El espejo cumplió su palabra y borró de la memoria de Juan todos los recuerdos del padre.

Juan ya no sentía dolor, ni culpa. Lo malo era que apenas sentía nada. Con el dolor se había ido también la alegría, las ganas de vivir.

No quiso escuchar la lección más importante de su espejo:

hay que aprender a mirar el dolor cara a cara, aprender a vivir con él, como si fuera la otra cara necesaria de los momentos felices.

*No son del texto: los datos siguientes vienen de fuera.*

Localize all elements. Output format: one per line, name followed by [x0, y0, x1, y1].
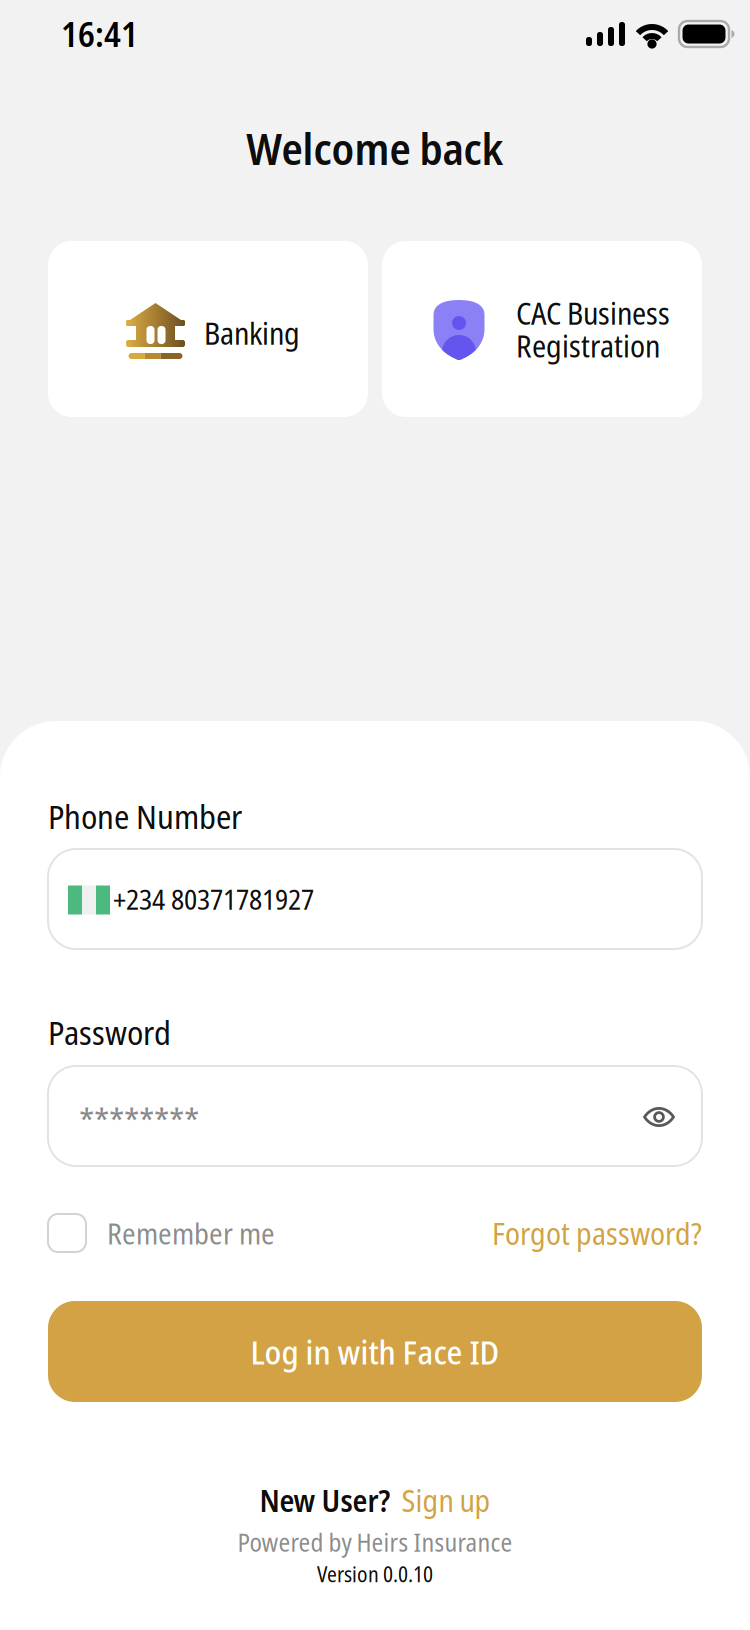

Pasaron años sin sentido en la vida del príncipe, que per­dió todo deseo de volver a ver aquellas ciudades desconocidas, y que ni siquiera pudo volver a sentir el consuelo de la poesía.'

Seguía vivo, ciertamente, pero para todos resultaba poco más que una vaga sombra con rostro a la que ningún senti­miento conseguía despertar.

Con el tiempo, regaló el espejo a un desconocido buhone­ro que llegó un día a su reino, y vivió sentado en su trono es­perando el día en que habría de cerrar los ojos para siempre y olvidar, otra vez olvidar, aquel cansancio que lo dejaba sin fuer­zas para soportar la vida.

Con el tiempo, el príncipe Juan se olvidó incluso del espe­jo. Nada de cuanto él pudiera enseñarle provocaría  su entusiasmo.